Portrait de Arjona Isabel

La timidité...ça me parle. Pendant toute mon enfance et mon adolescence je n'ai fait que rougir et me sentir mal dès que l'on s'adressait à moi. En classe, je me retournais pour vérifier que c'était bien à moi qu'on s'adressait. Je me sentais affreusement bête et je me demandais qui pouvait bien être intéressé par une de mes opinions. Dans la rue, je rasais les murs et je baissais les yeux comme si je n'existais pas. Ce n'est qu'au lycée et grâce à un enseignant que j'ai levé les yeux et émis une opinion. Il n'a pas respecté mon mur de silence et je l'en remercie encore, il m'a simplement dit un jour :" pourquoi as-tu peur des autres et de leur regard sur toi, il n'y a que toi qui te met des obstacles. De toute façon tu ne plairas pas à tout le monde. Si tu ne l'acceptes pas, tu seras toujours seule et tu n'existeras pas". Depuis, je ne rougis presque plus et je peux dire ce que je pense sans imaginer ce que les autres vont dire. La psychanalyse m'a enseigné elle aussi, que le regard des autres et subjectif et projectif, qu'il ne me dit rien de moi mais plutôt tout de celui qui l'a jeté sur moi. A présent j'ai un fonctionnement qui me permet de ne pas me sentir la cible des autres.

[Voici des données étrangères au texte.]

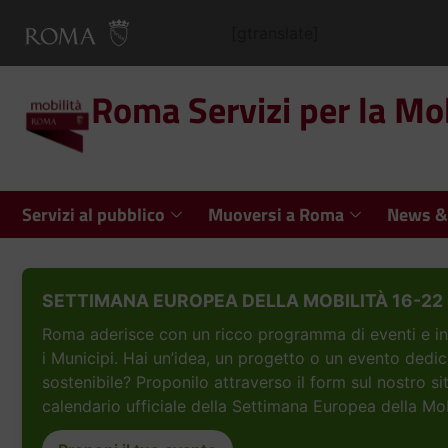
[gtranslate]
Roma Servizi per la Mob
Servizi al pubblico
Muoversi a Roma
News &
SETTIMANA EUROPEA DELLA MOBILITÀ 16-22 
Roma aderisce con un ricco programma di eventi e inizi
i Municipi. Hai un’idea, un progetto o un evento dedic
sostenibile? Proponilo attraverso il form sul nostro si
calendario ufficiale della Settimana Europea della Mob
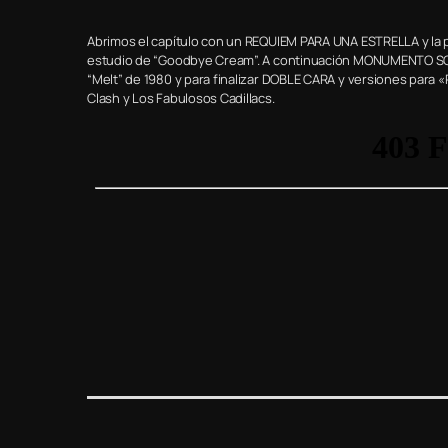
Abrimos el capítulo con un REQUIEM PARA UNA ESTRELLA y la pa
estudio de “Goodbye Cream”. A continuación MONUMENTO SONOR
“Melt” de 1980 y para finalizar DOBLE CARA y versiones para «
Clash y Los Fabulosos Cadillacs.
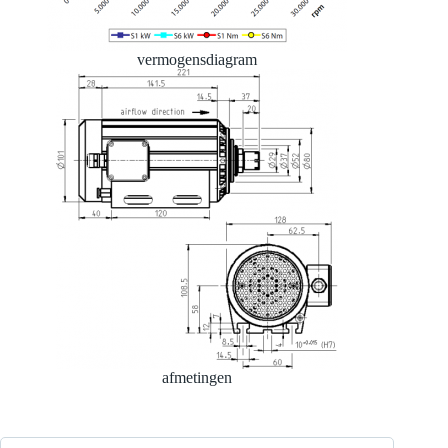
vermogensdiagram
afmetingen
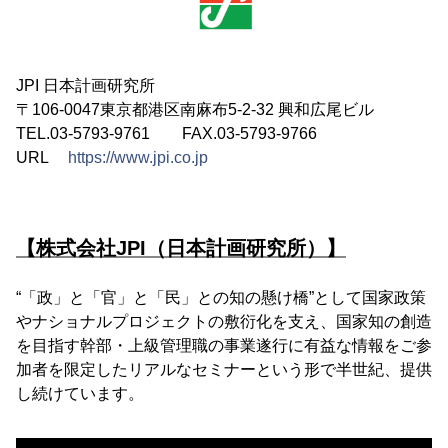
JPI 日本計画研究所
〒106-0047東京都港区南麻布5-2-32 興和広尾ビル
TEL.03-5793-9761 FAX.03-5793-9766
URL
https://www.jpi.co.jp
【株式会社JPI（日本計画研究所）】
“「政」と「官」と「民」との知の懸け橋”として国家政策
やナショナルプロジェクトの敷衍化を支え、国家知の創造
を目指す幹部・上級管理職の事業遂行に有益な情報をご参
加者を限定したリアルなセミナーという形で半世紀、提供
し続けています。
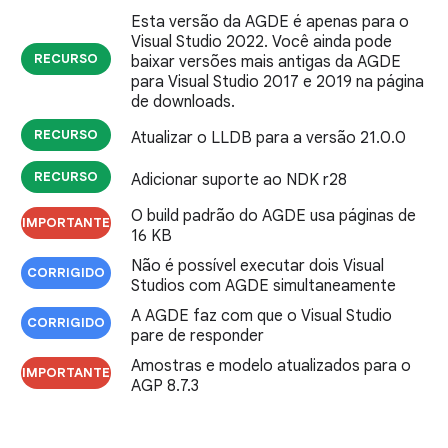
Esta versão da AGDE é apenas para o
Visual Studio 2022. Você ainda pode
RECURSO
baixar versões mais antigas da AGDE
para Visual Studio 2017 e 2019 na página
de downloads.
RECURSO
Atualizar o LLDB para a versão 21.0.0
RECURSO
Adicionar suporte ao NDK r28
O build padrão do AGDE usa páginas de
IMPORTANTE
16 KB
Não é possível executar dois Visual
CORRIGIDO
Studios com AGDE simultaneamente
A AGDE faz com que o Visual Studio
CORRIGIDO
pare de responder
Amostras e modelo atualizados para o
IMPORTANTE
AGP 8.7.3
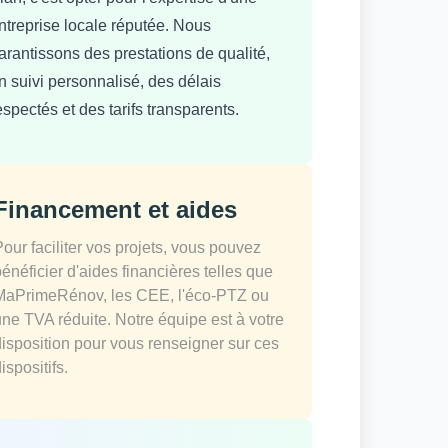
ntreprise locale réputée. Nous
arantissons des prestations de qualité,
n suivi personnalisé, des délais
espectés et des tarifs transparents.
Financement et aides
Pour faciliter vos projets, vous pouvez
bénéficier d'aides financières telles que
MaPrimeRénov, les CEE, l'éco-PTZ ou
une TVA réduite. Notre équipe est à votre
disposition pour vous renseigner sur ces
ispositifs.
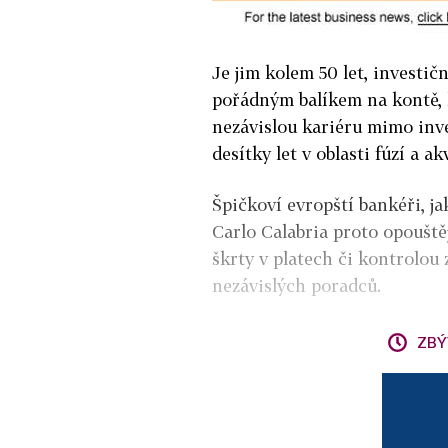
Je jim kolem 50 let, investič
pořádným balíkem na kontě, hl
nezávislou kariéru mimo inve
desítky let v oblasti fúzí a akv
Špičkoví evropští bankéři, ja
Carlo Calabria proto opouštěj
škrty v platech či kontrolou 
nezávislých poradců.
ZBÝ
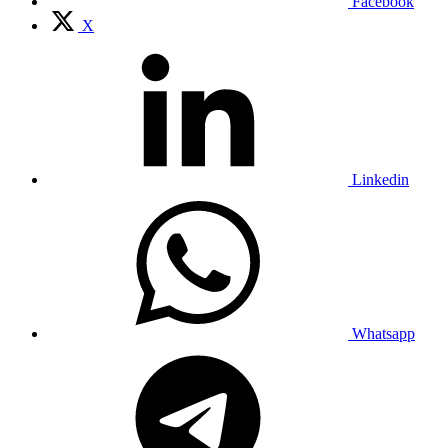
Facebook
X
Linkedin
Whatsapp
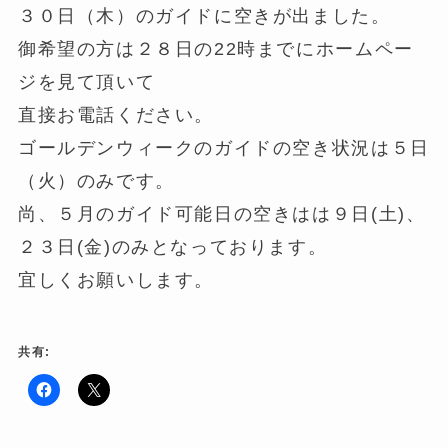
３０日（木）のガイドに空きが出ました。
御希望の方は２８日の22時までにホームペー
ジを見て頂いて
直接お電話ください。
ゴールデンウィークのガイドの空き状況は５日
（火）のみです。
尚、５月のガイド可能日の空きはは９日(土)、
２３日(金)のみとなっております。
宜しくお願いします。
共有:
F
ク
a
リ
c
ッ
e
ク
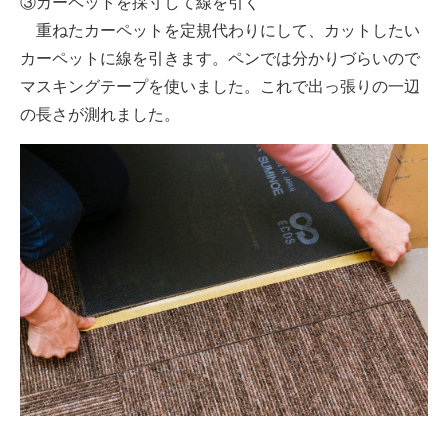
③カーペットを採寸して線を引く
重ねたカーペットを定規代わりにして、カットしたい
カーペットに線を引きます。ペンでは分かりづらいので
マスキングテープを使いました。これで出っ張りの一辺
の長さが測れました。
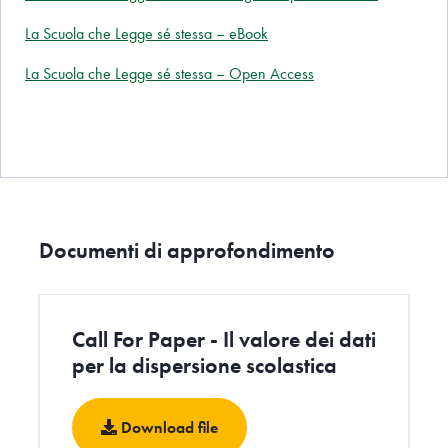
La Scuola che Legge sé stessa – eBook
La Scuola che Legge sé stessa – Open Access
Documenti di approfondimento
Call For Paper - Il valore dei dati
per la dispersione scolastica
Download file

Quand on me dit quelque chose, je me demande toujours "qu'est-ce que cette personne est en train de me dire d'elle même", car dans nos remarques sur les autres, il ne s'agit que de projections de nous-mêmes. En faisant ça, les autres continuent à exister mais ils ne peuvent plus nous atteindre et les relations se pacifient.

Au plaisir de vous lire...

Portrait de Jean

En surfant sur ce super espace d'expression, je viens de relire ce blog fort instructif de Chantal Clatayud, et j'avoue qu'il tombe à pic. " On ne peut pas plaire à tout le monde " m'a interrogé sur mes propres velleités à vouloir séduire, ce qui a pour conséquence de ne pas toujours dire ce que j'ai au fond du coeur. Le mot "idéalisation" aussi est lourd de sens pour moi. Il m'invite à travailler, comme le dit Alain, encore et encore, à imaginer une assemblée qui ne serait pas d'accord avec mes vues, à accepter les critiques, à saisir que certaines ne sont que projectives mais qu'elles peuvent me faire évoluer. Moi aussi, comme Isabel Arjona, j'étais un grand timide. Je me rends compte que j'ai réglé pas mal de choses mais qu'il m'arrive de me laisser encore avoir par peur, fainéantise et manque de ré-flexion. Merci, Chantal, pour ces conseils précieux à mettre en pratique au quotidien, en tous cas, en ce qui me concerne. Plein de bonnes résolutions ici pour ce début d'année ! Comme par exemple :

. Prendre l'habitude quotidienne de ne plus baisser les yeux devant tout interlocuteur.
. Avoir la sagesse de discuter de sujets bien intégrés.